Sheared-LLaMA-1.3B

Maintainer: princeton-nlp

Total Score

85

Last updated 5/28/2024

🖼️

PropertyValue
Run this modelRun on HuggingFace
API specView on HuggingFace
Github linkNo Github link provided
Paper linkNo paper link provided

Create account to get full access

or

If you already have an account, we'll log you in

Model overview

Sheared-LLaMA-1.3B is a model pruned and further pre-trained from the meta-llama/Llama-2-7b-hf model. The maintainer, princeton-nlp, dynamically loaded data from different domains in the RedPajama dataset to prune and continue pre-training the model.
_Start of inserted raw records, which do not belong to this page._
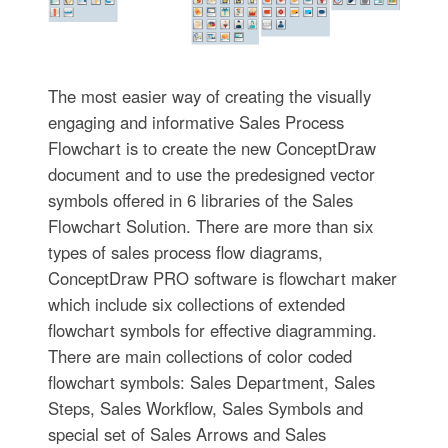
The most easier way of creating the visually
engaging and informative Sales Process
Flowchart is to create the new ConceptDraw
document and to use the predesigned vector
symbols offered in 6 libraries of the Sales
Flowchart Solution. There are more than six
types of sales process flow diagrams,
ConceptDraw PRO software is flowchart maker
which include six collections of extended
flowchart symbols for effective diagramming.
There are main collections of color coded
flowchart symbols: Sales Department, Sales
Steps, Sales Workflow, Sales Symbols and
special set of Sales Arrows and Sales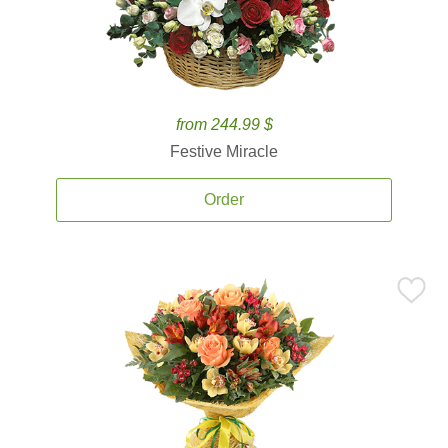
from 244.99 $
Festive Miracle
Order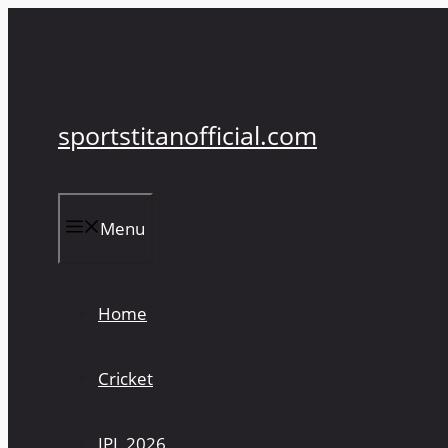
Skip
to
content
sportstitanofficial.com
Menu
Home
Cricket
IPL 2026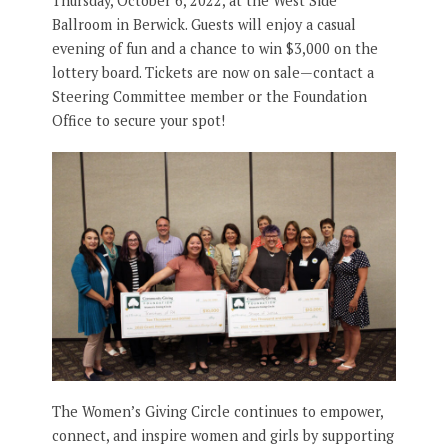
Thursday, October 6, 2022, at the West Side
Ballroom in Berwick. Guests will enjoy a casual
evening of fun and a chance to win $3,000 on the
lottery board. Tickets are now on sale—contact a
Steering Committee member or the Foundation
Office to secure your spot!
The Women’s Giving Circle continues to empower,
connect, and inspire women and girls by supporting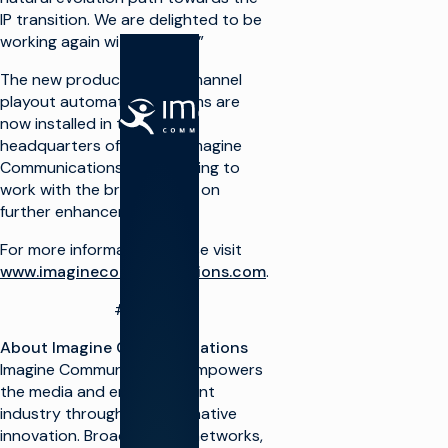
IP transition. We are delighted to be
working again with Alrai TV.”
The new production and channel
playout automation systems are
SOLUTIONS
now installed in the Kuwait
headquarters of Alrai TV. Imagine
Make TV
Communications is continuing to
work with the broadcaster on
Maximize
further enhancements.
broadcast
I
infrastructure
P
For more information, please visit
Launch new
www.imaginecommunications.com
.
channels at
O
scale
###
Integrate
A
cloud
About Imagine Communications
solutions
Imagine Communications empowers
Simplify live
A
the media and entertainment
production
T
industry through transformative
Monetize TV
innovation. Broadcasters, networks,
R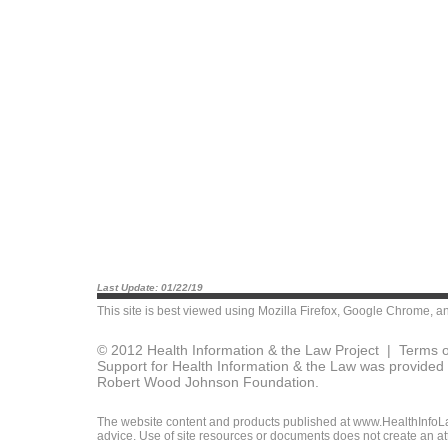
Last Update: 01/22/19
This site is best viewed using
Mozilla Firefox
,
Google Chrome
, a
© 2012 Health Information & the Law Project |
Terms o
Support for Health Information & the Law was provided 
Robert Wood Johnson Foundation.
The website content and products published at www.HealthInfoLaw
advice. Use of site resources or documents does not create an att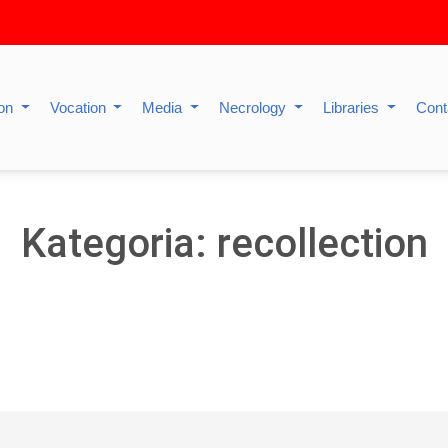
ion
Vocation
Media
Necrology
Libraries
Cont
Kategoria: recollection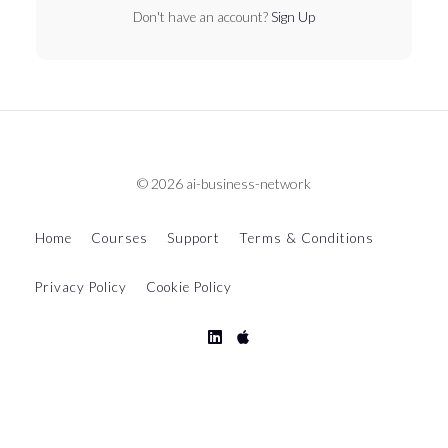
Don't have an account?
Sign Up
© 2026 ai-business-network
Home
Courses
Support
Terms & Conditions
Privacy Policy
Cookie Policy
They used 0.4B tokens for pruning and 50B tokens for continued pre-training the pruned model.

This model is smaller-scale compared to the original LLaMA models, but shares the same vocabulary. It was derived by the maintainer with a budget of 50B tokens, leveraging existing strong large language models.

Model inputs and outputs

Inputs

  • Natural language text

Outputs

  • Continued generation of natural language text

Capabilities

The Sheared-LLaMA-1.3B model outperforms existing large language models on an extensive set of downstream tasks including reasoning, reading comprehension, language modeling, and knowledge-intensive tasks.

What can I use it for?

The Sheared-LLaMA-1.3B model can be used for a variety of natural language processing tasks, such as text generation, question answering, and language modeling. Its strong performance on downstream tasks makes it a viable option for projects that require robust language understanding and generation capabilities.

Things to try

Given the model's smaller size compared to the original LLaMA models, it could be an interesting option to explore for deployments with more constrained computational resources. The maintainer's approach of pruning and continued pre-training on diverse datasets also suggests that the model may have unique strengths, such as improved efficiency or specialized knowledge, that could be worth investigating further.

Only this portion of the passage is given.